Now that movement has abruptly reversed, as quake victims, with meager belongings, jam small buses and battered automobiles, take to bicycles or just walk to outlying towns and rural areas, to relatives or whatever shelter they can find.
They jammed a simple Port-au-Prince wharf as well, in hopes of a spot aboard an outbound skiff sailing up the coast. "I'll wait till I find one," said Edson Roddy, 18.
"A lot of people are leaving. You can't imagine how many people are going back home," said Menoir Sadeius, 24, who works small school buses with passengers, earning $3 each time he crams 27 people on board.
As many as 200,000 have fled the city of 2 million, the US Agency for International Development reported, citing a Haitian survey of bus stations and of sources in destination towns. At St. Marc, 40 miles (70 kilometers) to the north, most arrived with injuries from the quake, the US agency said.
Now huddled with cousins in that dusty seaside town, Port-au-Prince refugee Daniel Dukenson said his nephew and sister, pulled from the family's fallen house after the quake, were recuperating.
"I'd like to go back," the 28-year-old computer teacher said. "But it's going to take a lot of time for Port-au-Prince to get back on its feet. Two years maybe."

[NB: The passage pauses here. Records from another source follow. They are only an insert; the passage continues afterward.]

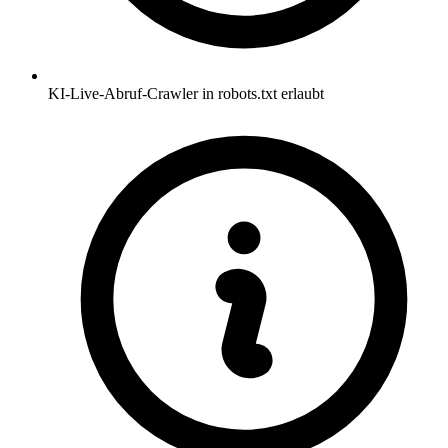
KI-Live-Abruf-Crawler in robots.txt erlaubt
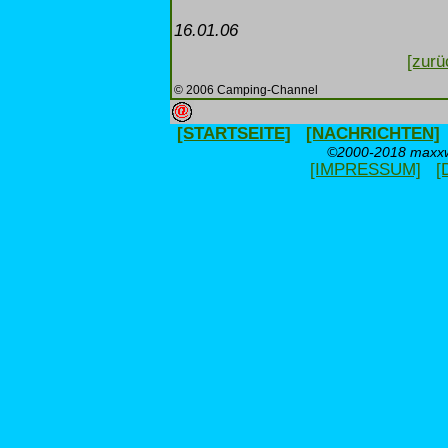
16.01.06
[zurü
© 2006 Camping-Channel
[STARTSEITE]
[NACHRICHTEN]
©2000-2018 maxxwe
[IMPRESSUM]
[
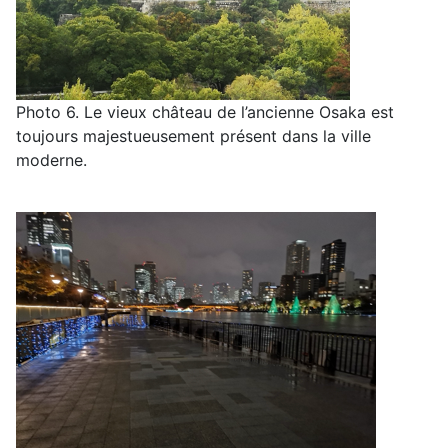
Photo
6
.
Le vieux château de l’ancienne Osaka
est
toujours majestueusement présent dans la ville
moderne
.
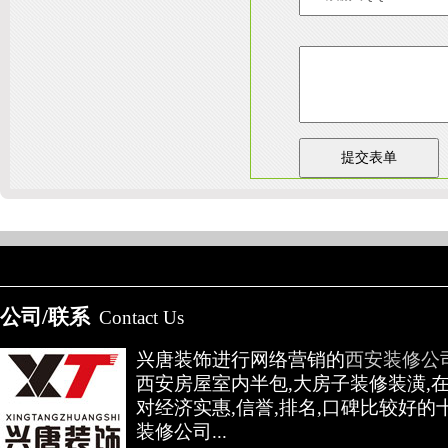
友情链接：
淄博装饰公司
天津装修网
西安别墅
成都别墅装修
别墅样板间
高低压开关柜通电试验台
陕
公司/联系
Contact Us
兴唐装饰进行网络营销的
西安装修公
西安房屋室内半包,大房子装修装潢,
对经济实惠,信誉,排名,口碑比较好的
装修公司...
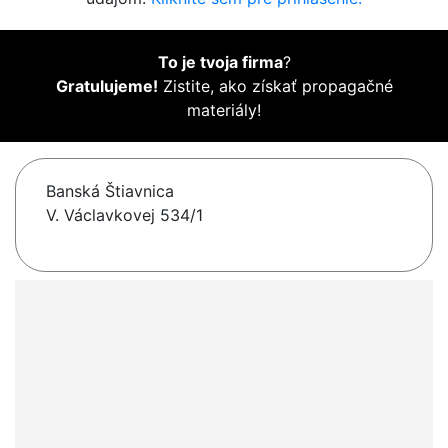
To je tvoja firma
?
Gratulujeme!
Zistite, ako získať propagačné
materiály!
Banská Štiavnica
V. Václavkovej 534/1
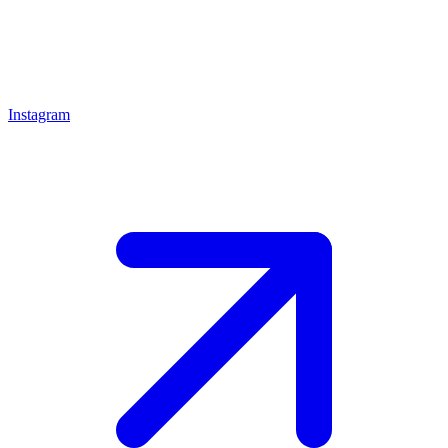
Instagram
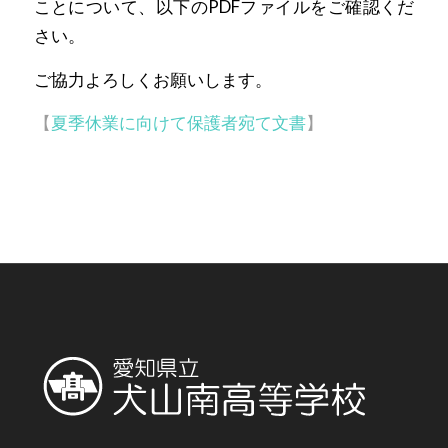
ことについて、以下のPDFファイルをご確認くだ
さい。
ご協力よろしくお願いします。
【
夏季休業に向けて保護者宛て文書
】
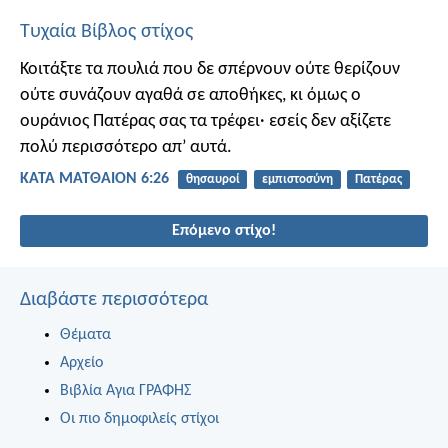
Τυχαία Βίβλος στίχος
Κοιτάξτε τα πουλιά που δε σπέρνουν ούτε θερίζουν
ούτε συνάζουν αγαθά σε αποθήκες, κι όμως ο
ουράνιος Πατέρας σας τα τρέφει· εσείς δεν αξίζετε
πολύ περισσότερο απ’ αυτά.
ΚΑΤΑ ΜΑΤΘΑΙΟΝ 6:26
θησαυροί
εμπιστοσύνη
Πατέρας
Επόμενο στίχο!
Διαβάστε περισσότερα
Θέματα
Αρχείο
Βιβλία Αγια ΓΡΑΦΗΣ
Οι πιο δημοφιλείς στίχοι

The end of the road didn't always offer relief, however. At least 100,000 people may have fled farther north, to Gonaives, a city of 280,000 devastated by back-to-back hurricanes in 2008.

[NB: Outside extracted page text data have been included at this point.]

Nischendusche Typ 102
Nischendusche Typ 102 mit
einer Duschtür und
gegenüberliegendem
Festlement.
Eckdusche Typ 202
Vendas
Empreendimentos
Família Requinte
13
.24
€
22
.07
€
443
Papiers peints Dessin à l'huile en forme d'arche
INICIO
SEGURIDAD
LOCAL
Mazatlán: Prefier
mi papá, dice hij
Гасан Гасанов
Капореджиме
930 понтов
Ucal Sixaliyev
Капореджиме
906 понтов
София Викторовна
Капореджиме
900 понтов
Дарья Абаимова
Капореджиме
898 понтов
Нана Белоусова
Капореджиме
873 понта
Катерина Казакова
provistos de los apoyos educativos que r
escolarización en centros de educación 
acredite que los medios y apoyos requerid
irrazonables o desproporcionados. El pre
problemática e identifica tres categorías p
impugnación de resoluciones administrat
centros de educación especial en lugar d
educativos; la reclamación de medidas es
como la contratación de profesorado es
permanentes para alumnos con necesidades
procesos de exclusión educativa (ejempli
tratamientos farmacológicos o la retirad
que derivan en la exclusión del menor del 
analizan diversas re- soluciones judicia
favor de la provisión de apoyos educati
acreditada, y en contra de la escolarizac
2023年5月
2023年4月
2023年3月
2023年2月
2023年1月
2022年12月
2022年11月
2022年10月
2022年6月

"We are working with authorities to discourage people from going to Gonaives," said Myrta Kaulard, country director of the UN World Food Program. "It is a very dangerous town and it is still partially destroyed from the hurricanes."
Brazilian UN peacekeepers and work crews have begun clearing a site at Croix-des-Bouquets, just northeast of Port-au-Prince, for what may become a tent city for 30,000 people, the International Organization for Migration said.
Six other sites have also been identified, but it will probably take weeks before the first camps accept Port-au-Prince's homeless, the group's spokesman Jean-Philippe Chauzy said in Geneva.
Such camps "cannot be built overnight," said the agency's Haiti mission chief, Vincent Houver. "There are standards that have to be designed by experts. There is the leveling of the land, procurement and delivery of tents, as well as water and sanitation."
Many quake victims may resist the voluntary resettlement, wary of moving farther from their wrecked homes and their possessions inside, or from relatives. But the need for shelter and security will likely prevail, Chauzy said, particularly as hurricane season approaches in June.
While plans were drafted for major relocations, scores of aid organizations, big and small, stepped up deliveries of food, water, medical supplies and other aid to the homeless and other needy of Port-au-Prince.
The WFP has distributed more than 1.4 million rations - each containing three meals - since the quake and is bringing in 16 million more. "We are planning to flood the country with food," Kaulard said.
The US military, whose more than 2,000 troops on the ground have helped speed aid deliveries, reported steady progress overcoming obstacles that have slowed relief efforts, including in the outlying quake zone.
"Each day we are getting better and better and extending our reach to more and more of Haiti," said Army Col. Bill Buckner.
The world's nations have pledged almost $1 billion in relief aid, and more was on the way: Top-name international celebrities from film, music, sports and politics, from Beyonce to Leonardo DiCaprio, headlined a two-hour telethon Friday night to raise funds for Haiti.